The government also plans to shut down any company or institution that glorifies Franco’s dictatorship and renew the huge underground mausoleum from which his remains were exhumed last year and taken to a cemetery where his family already had a crypt.

Looking back on the war, Mr Canet said he was completely unprepared for battle when he was drafted at 17.

“We had to bring our own clothes and a blanket and I fought in my espadrilles because my family was simply too poor to be able to afford shoes,” he recalled in a recent interview in his apartment in Cardedeu, about 40 km northeast of Barcelona. “We have no training and no instructions on what to do and of course I had never seen the Ebro until I was told to get over it.”

Their crossing of the river that cuts through northwestern Spain enabled the Republicans to reclaim part of the territory conquered by Franco. But amid heavy bombing by German and Italian planes flown by his fascist allies, the Republican advance soon stalled and the fighting became the longest, largest, and deadliest battle of the war.

While historians have offered varying numbers, most estimate the death toll of at least 20,000 soldiers from both sides during the nearly four months that the battle lasted. After the Republican forces were pushed back across the Ebro, Franco secured his victory, which paved the way for a dictatorship that lasted until his death in 1975.

Mr Canet, whose 100th birthday is November 30, said he had vivid memories of the trench warfare that followed the treacherous river crossing and the aftermath of the conflict. He spent the first part of the post-war period in a military hospital, recovering from typhus, which he probably caught on a rat-infested island in the middle of the Ebro.

“The rats kept crawling over my face when I tried to sleep,” he said.

Avoiding any notion of heroism, he said that his military promotion, eventually to the rank of sergeant, reflected a lack of officer candidates rather than his own merits.

“When we conquered our first hill,” he recalled, “I really remember how tired and thirsty I was, even forced to drink my own urine, and how little pride there was when so many others had died were. ”

He was torn as he remembered the cruelty of some of his commanders who once threatened to shoot him for falling asleep while on a night watch.

After surrendering to Franco’s troops, Mr. Canet was drafted again – but this time for military service in Franco’s army. His battalion in the northern city of Burgos was full of defeated Republicans.

“The war had been terrible,” said Mr. Canet, “but such was my military service among officers who hated us while suffering the humiliation of marching through villages with children spitting at our feet.”

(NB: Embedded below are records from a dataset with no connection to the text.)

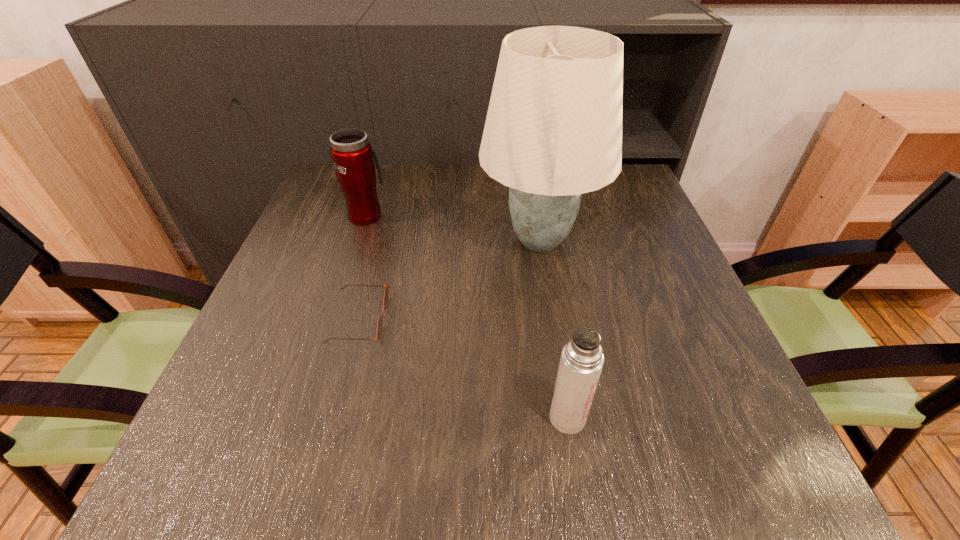 You are a GUI agent. You are given a task and a screenshot of the screen. Output one action in this format:
    pyautogui.click(x=<x>, y=<y>)
    Task: Click on the free region located on the front of the right thermos bottle
    Image resolution: width=960 pixels, height=540 pixels.
    Given the screenshot: What is the action you would take?
    pyautogui.click(x=577, y=481)

Where is `vacant region located 0.160m on the face of the shortest object`? The height and width of the screenshot is (540, 960). vacant region located 0.160m on the face of the shortest object is located at coordinates (467, 319).

At what (x,y) coordinates should I click in order to perform the action: click on lampshade located at the far edge. Please return your answer as a coordinate pair (x, y). Looking at the image, I should click on (553, 131).

Image resolution: width=960 pixels, height=540 pixels. I want to click on thermos bottle located at the far edge, so click(x=352, y=154).

Locate an element on the screen. The image size is (960, 540). thermos bottle positioned at the left edge is located at coordinates (352, 154).

Locate an element on the screen. The height and width of the screenshot is (540, 960). sunglasses present at the left edge is located at coordinates tap(386, 294).

Identify the location of object present at the right edge. (553, 131).

The width and height of the screenshot is (960, 540). I want to click on object at the far left corner, so click(352, 154).

Identify the location of object situated at the far right corner. (553, 131).

Find the location of a particular element. Image resolution: width=960 pixels, height=540 pixels. free space at the far edge of the desktop is located at coordinates (410, 176).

And while Mr Canet was the only one to show up for this year’s commemoration, Víctor Amela, a writer who recently published a book on conscription, said the veteran is likely not the only surviving member of the “baby bottlers”. Mr. Amela estimates that there are around a dozen survivors left, most of whom live in the Catalonia region.

He said that the 1989 monument near the Ebro was funded by former soldiers and their families because “the Spanish state has unfortunately refused to look back and face the legacy of our civil war, let alone join a group excuse children who were forced to fight in it. “

The conscription “baby bottle” showed “the miserable side of a very ugly war,” said Amela, as most of the teenagers recruited came from poor families with no personal connections that allowed others to avoid the draft. “I consider it a crime for a government to send 17-year-olds to an almost certain death, knowing full well how superior Franco was at this late stage in the war.”

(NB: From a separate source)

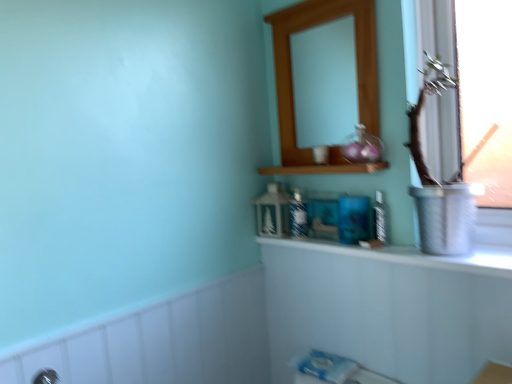 Where is `empty space that is in between metallic silver vase at right and clear plastic bottle at center, which appears as the second toiletry when viewed from the back`? This screenshot has width=512, height=384. empty space that is in between metallic silver vase at right and clear plastic bottle at center, which appears as the second toiletry when viewed from the back is located at coordinates (395, 244).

When Mr Canet finally returned to the civilian population in late 1943, he worked in a factory that made fountain pens and then set up his own shop in the entrance hall of one of the metro stations in Barcelona selling pens and lighters and sold and repaired clocks.

Until he became more frail, Mr Canet said he loved to go to schools to tell children about the experiences of “conscription for baby bottles” in hopes of keeping the soldiers’ memories alive.

But he is unfazed by the recent attempts by the government to restore the historical record of the war.

“It just all feels too late,” he said. “The current generation has no idea what the war really was like, and no government has ever done anything for us.”